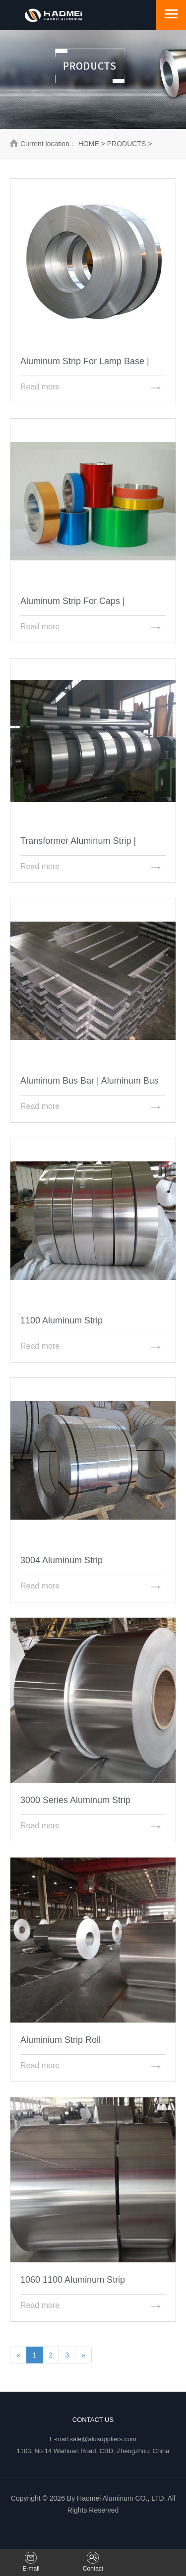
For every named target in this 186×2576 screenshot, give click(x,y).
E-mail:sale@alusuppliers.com (93, 2439)
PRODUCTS (126, 144)
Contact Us (93, 2419)
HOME (88, 144)
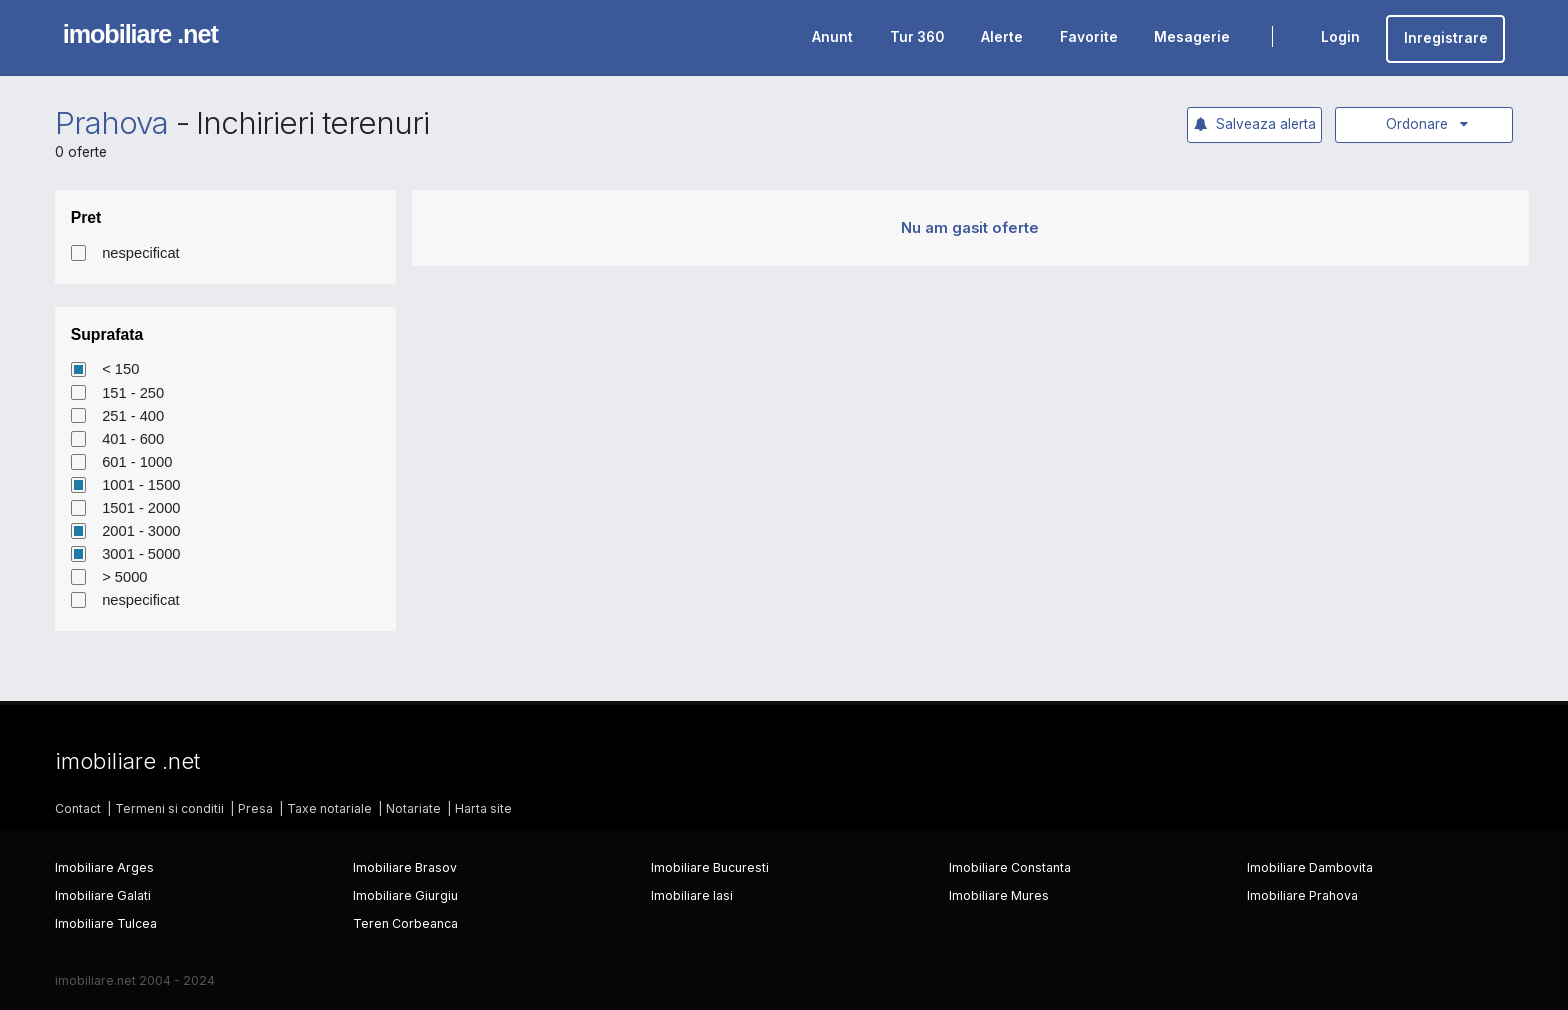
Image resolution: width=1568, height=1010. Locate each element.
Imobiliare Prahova (1302, 895)
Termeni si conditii (169, 808)
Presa (255, 808)
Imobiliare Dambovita (1310, 867)
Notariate (413, 808)
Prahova (111, 123)
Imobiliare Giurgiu (405, 895)
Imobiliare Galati (103, 895)
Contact (78, 808)
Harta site (483, 808)
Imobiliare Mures (999, 895)
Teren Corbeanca (405, 923)
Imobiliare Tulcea (106, 923)
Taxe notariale (329, 808)
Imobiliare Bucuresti (710, 867)
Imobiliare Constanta (1010, 867)
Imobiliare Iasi (692, 895)
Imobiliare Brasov (405, 867)
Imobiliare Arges (104, 867)
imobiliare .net (140, 34)
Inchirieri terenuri (312, 123)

▶ [Work instruction]: Return every line of the listing exactly, leaving its pictures behind.

▶ [Answer below]:
For every named target in this 186×2576 screenshot, give click(x,y).
E-mail:sale@alusuppliers.com (93, 2439)
PRODUCTS (126, 144)
Contact Us (93, 2419)
HOME (88, 144)
Image resolution: width=1568, height=1010. Locate each element.
Imobiliare Prahova (1302, 895)
Termeni si conditii (169, 808)
Presa (255, 808)
Imobiliare Dambovita (1310, 867)
Notariate (413, 808)
Prahova (111, 123)
Imobiliare Giurgiu (405, 895)
Imobiliare Galati (103, 895)
Contact (78, 808)
Harta site (483, 808)
Imobiliare Mures (999, 895)
Teren Corbeanca (405, 923)
Imobiliare Tulcea (106, 923)
Taxe notariale (329, 808)
Imobiliare Bucuresti (710, 867)
Imobiliare Constanta (1010, 867)
Imobiliare Iasi (692, 895)
Imobiliare Brasov (405, 867)
Imobiliare Arges (104, 867)
imobiliare .net (140, 34)
Inchirieri terenuri (312, 123)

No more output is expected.